Debate and difference of opinion, lightly salted with an appropriate amount of passion and tenacity, can help lead to significant breakthroughs. In the world of corporate correctness we are all living in, this should be highly encouraged. I really appreciated Bob Frisch’s response to my recent article on the importance of culture. Though I think he missed the point, the overwhelming number of people who embraced the notion that culture is imperative for sustained success is an indication of the importance of this issue and the opportunity culture offers for positive change.

People matter. More than machinery, products, and real estate. People invent and build. People support and serve customers. Your people either create or undermine value, cultivate or kill relationships, drive or reduce success. A well-conceived strategy living in the hands of unhappy, misdirected, misinformed people is a sure way to a slow and painful death. There is no comparison to being in the hearts and hands of energized, informed, and motivated people.

Companies are not linear, inert systems. They are ever-changing, organic communities that are dependent on the engagement, talent, and energy of their people to operate successfully. Ignore the mental well-being of your people and culture at your own peril. Step inside of any company, no matter the size, stage of development, or level of success, and the culture is either driving the strategy or undermining it. To exist in the first place, a company must have a clear purpose, a deliberate intent, and a directive or set of ideas that it uses to pursue a clear goal, but it’s the people who have to execute it.

There is abundant evidence in every industry that the best-laid plans (or strategies) are derailed, suffocated, or eaten by cultures that either don’t understand or straight-out reject the intent. And this, in turn, slows, sucks the life out of, or sabotages the implementation or execution of the company’s strategy.

For the sake of debate, let’s assume there are two kinds of companies in the world: those driven by strategy, where culture is not a priority, and those guided by a clear strategy, where culture is highly valued and universally understood. To help clarify what’s important, let’s look at the relationship between culture and strategy.

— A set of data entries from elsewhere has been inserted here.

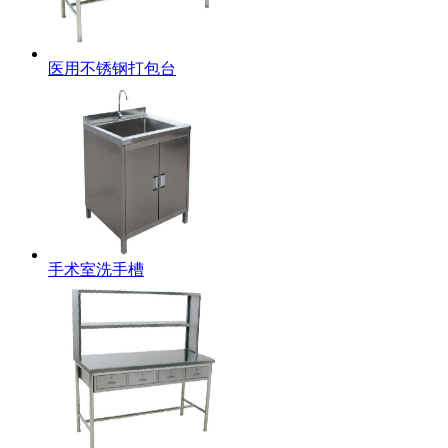
医用不锈钢打包台
手术室洗手槽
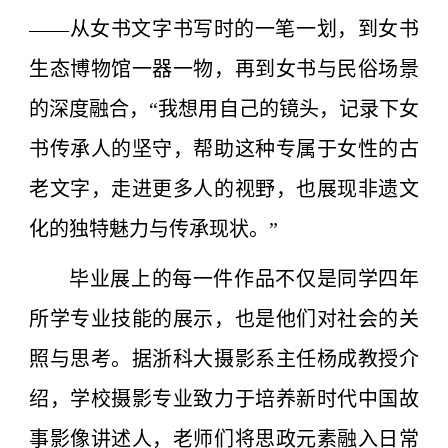
——从女书文字书写时的一笔一划，到女书
生态博物馆一器一物，再到女书与民俗场景
的深度融合，“我想用自己的镜头，记录下女
书传承人的坚守，帮助这种专属于女性的古
老文字，走进更多人的视野，也展现非遗文
化的独特魅力与传承现状。”
毕业展上的每一件作品不仅是同学四年
所学专业技能的展示，也是他们对社会的关
照与思考。据浙科大摄影系主任杨成教授介
绍，学校摄影专业致力于培养新时代中国故
事影像讲述人，老师们将思政元素融入日常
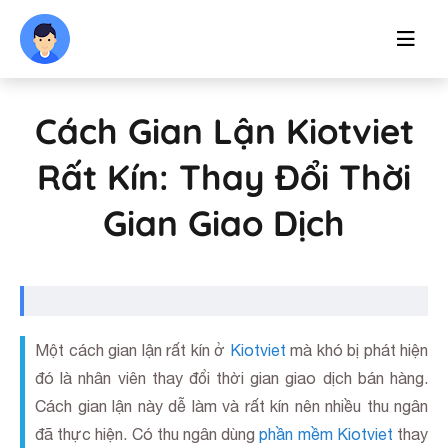
Cách Gian Lận Kiotviet
Rất Kín: Thay Đổi Thời
Gian Giao Dịch
Một cách gian lận rất kín ở
Kiotviet
mà khó bị phát hiện
đó là nhân viên thay đổi thời gian giao dịch bán hàng.
Cách gian lận này dễ làm và rất kín nên nhiều thu ngân
đã thực hiện. Có thu ngân dùng
phần mềm Kiotviet
thay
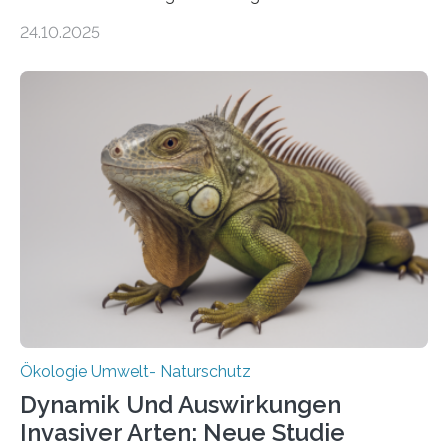
155 Messpunkte in Offenland und Wald in den
24.10.2025
vergangenen fünf Jahren von Wissenschaftlerinnen
und Wissenschaftlern des Thünen-Instituts. Am
heutigen Donnerstag übergeben sie ihren Bericht zur
Aufbauphase an den Auftraggeber, das
Bundesministerium für Landwirtschaft, Ernährung und
Heimat. Braunschweig/Eberswalde (23. Oktober 2025).
Ein Netz aus 155 Messstationen spannt sich neuerdings
über Deutschlands Moorböden. Eingerichtet wurden sie
in den vergangenen fünf Jahren von
Wissenschaftlerinnen und Wissenschaftlern des
Thünen-Instituts für Agrarklimaschutz…
Ökologie Umwelt- Naturschutz
Dynamik Und Auswirkungen
Invasiver Arten: Neue Studie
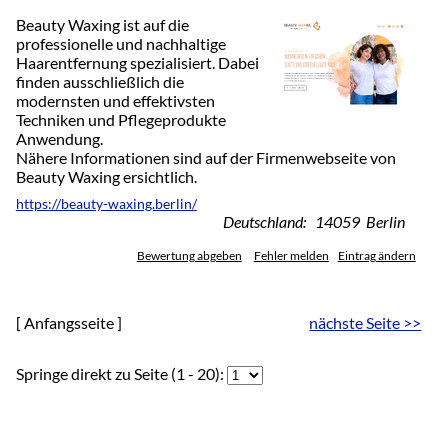
Beauty Waxing ist auf die
professionelle und nachhaltige
Haarentfernung spezialisiert. Dabei
finden ausschließlich die
modernsten und effektivsten
Techniken und Pflegeprodukte
Anwendung.
Nähere Informationen sind auf der Firmenwebseite von
Beauty Waxing ersichtlich.
https://beauty-waxing.berlin/
Deutschland: 14059 Berlin
Bewertung abgeben
Fehler melden
Eintrag ändern
[ Anfangsseite ]
nächste Seite >>
Springe direkt zu Seite (1 - 20):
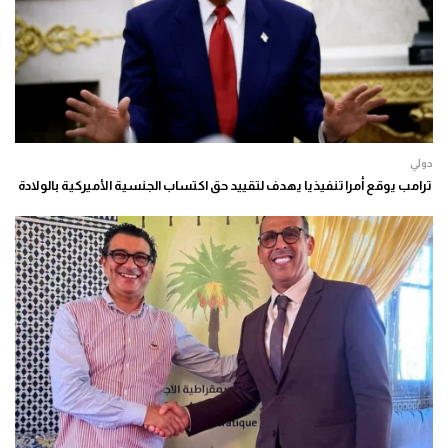
دولي
ترامب يوقع أمرا تنفيذيا يهدف لتقييد حق اكتساب الجنسية الأميركية بالولادة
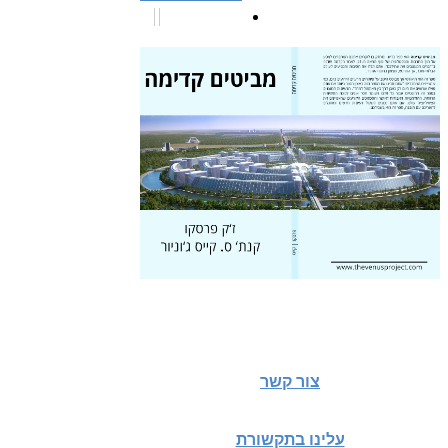
צור קשר
עלינו בתקשורת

Every company needs a clear strategy…really?

You don’t need to be told that a company must have a clear reason for being and a plan of action. But, you might be surprised by how many companies lack strategic clarity, and whose only purpose is to make a profit. To be clear, making money is absolutely imperative, but it is just one of the outcomes of a successful company.

Competitive differentiation and optimal financial performance do not come from strategy alone. To ignore the potential of a fully engaged and mobilized culture that understands, embraces, encourages, executes, and enhances strategy is negligent and a missed opportunity. It is imperative that today’s leaders not only understand and focus on the interdependence of strategy and culture, but also step back and examine their own role–it is one of the most important areas of their personal responsibility. The mental and physical health of the company in their care must be paramount for sustainable success.

Corporate culture is a hot topic among businesses who want to attract the best talent, translate their values to their products and services, and show customers what they’re all about. And it doesn’t cost a thing:

Strategy is rational and culture is emotional. 

Strategy, at its core, is rational, logical, clear and simple. It should be easy to comprehend and to talk about. Without a clear strategy, a company is lost. Culture, on the other hand, means different things to different people. It is emotional, ever-changing, and complex. Culture is human, vulnerable, and as moody as the people who define it. It can be intimidating and frustrating, often leaving leaders dodging it, neglecting it, or discounting it. Because so many large companies are run by people whose expertise is heavily skewed to the rational, financial, and legal side of the equation, culture is often subordinated, misunderstood, or underappreciated.

Every company has a culture, but not every culture is healthy. 

Culture is the environment in which the intent of your company is nurtured, fueled, restricted, or suffocated. Every company has a culture and its health should be monitored and cared for. Cultures reach their full potential when the people in the trenches doing the day-to-day hard work understand the game and are fully informed and engaged. Healthy and vibrant cultures are directed, purposeful, vibrant, optimistic, and highly-successful because they are fueled by the company’s larger purpose and supported by the capability to follow through. A company with a healthy culture is able to operate at its fullest potential while one with an unhealthy culture operates far from its best.

Visionary leaders are required for successful culture. 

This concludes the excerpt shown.